* **WHAT THIS TASK INVOLVES**: Every line below that has the string "have" needs to be copied.

* **DATA PROVIDED**:
=== Begin Enclosure ===

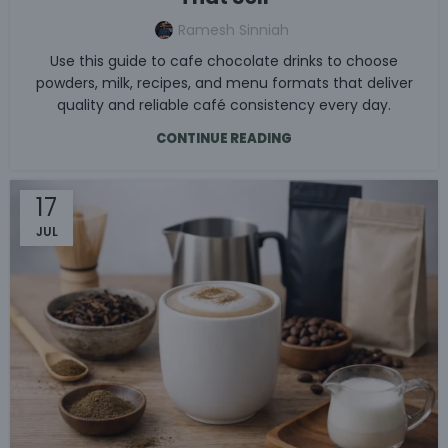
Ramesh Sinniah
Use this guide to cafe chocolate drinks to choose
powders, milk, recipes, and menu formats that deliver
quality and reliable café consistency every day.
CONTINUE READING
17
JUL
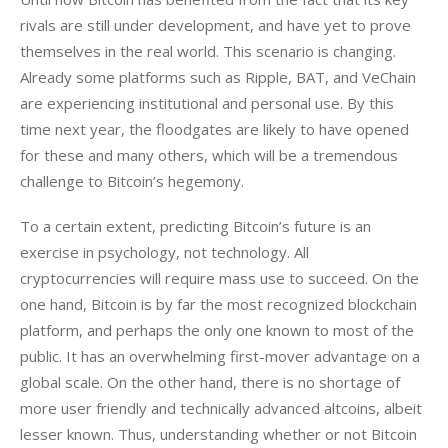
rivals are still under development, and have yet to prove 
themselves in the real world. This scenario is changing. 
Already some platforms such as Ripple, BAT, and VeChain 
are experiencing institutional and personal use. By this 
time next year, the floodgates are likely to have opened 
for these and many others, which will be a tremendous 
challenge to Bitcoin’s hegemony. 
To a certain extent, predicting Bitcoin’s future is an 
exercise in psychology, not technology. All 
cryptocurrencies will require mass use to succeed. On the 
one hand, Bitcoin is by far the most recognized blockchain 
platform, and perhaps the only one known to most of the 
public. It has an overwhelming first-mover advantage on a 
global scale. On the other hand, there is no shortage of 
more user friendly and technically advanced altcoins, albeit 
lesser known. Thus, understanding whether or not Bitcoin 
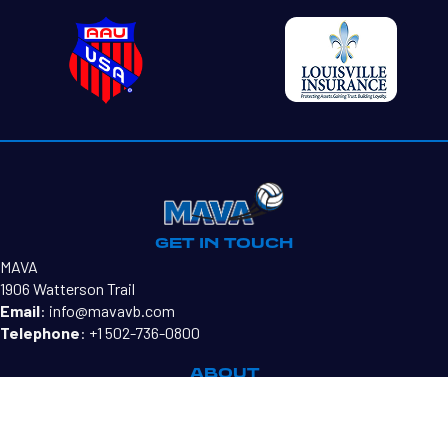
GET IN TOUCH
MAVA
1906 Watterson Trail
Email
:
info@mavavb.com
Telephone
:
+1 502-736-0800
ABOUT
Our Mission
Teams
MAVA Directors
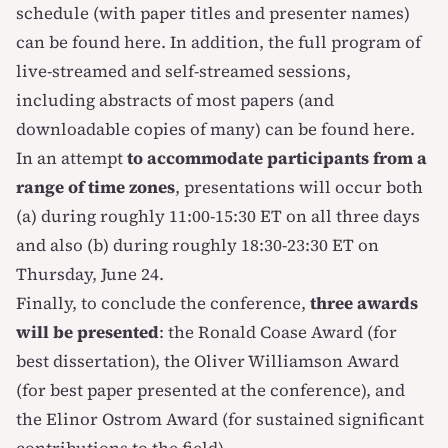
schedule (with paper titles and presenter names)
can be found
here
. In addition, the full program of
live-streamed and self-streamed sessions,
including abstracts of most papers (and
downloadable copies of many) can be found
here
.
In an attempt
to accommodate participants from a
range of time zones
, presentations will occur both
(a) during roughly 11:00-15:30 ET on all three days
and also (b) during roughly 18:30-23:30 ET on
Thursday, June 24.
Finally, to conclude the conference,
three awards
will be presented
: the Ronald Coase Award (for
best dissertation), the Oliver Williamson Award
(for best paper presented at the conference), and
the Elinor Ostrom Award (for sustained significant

=== End Enclosure ===
=== Begin Enclosure ===

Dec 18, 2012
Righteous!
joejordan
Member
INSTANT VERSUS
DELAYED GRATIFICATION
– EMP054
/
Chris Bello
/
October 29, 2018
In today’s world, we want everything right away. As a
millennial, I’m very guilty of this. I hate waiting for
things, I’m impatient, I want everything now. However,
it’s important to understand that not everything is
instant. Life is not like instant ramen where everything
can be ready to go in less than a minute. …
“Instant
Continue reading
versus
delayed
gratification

=== End Enclosure ===
=== Begin Enclosure ===

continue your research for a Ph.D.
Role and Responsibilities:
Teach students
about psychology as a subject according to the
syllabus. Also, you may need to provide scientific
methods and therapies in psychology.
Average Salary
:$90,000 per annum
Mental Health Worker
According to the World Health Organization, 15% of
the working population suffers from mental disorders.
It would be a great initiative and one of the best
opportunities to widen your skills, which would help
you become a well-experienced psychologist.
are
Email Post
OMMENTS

=== End Enclosure ===

* **WRITTEN RESPONSE**:
rivals are still under development, and have yet to prove 
time next year, the floodgates are likely to have opened 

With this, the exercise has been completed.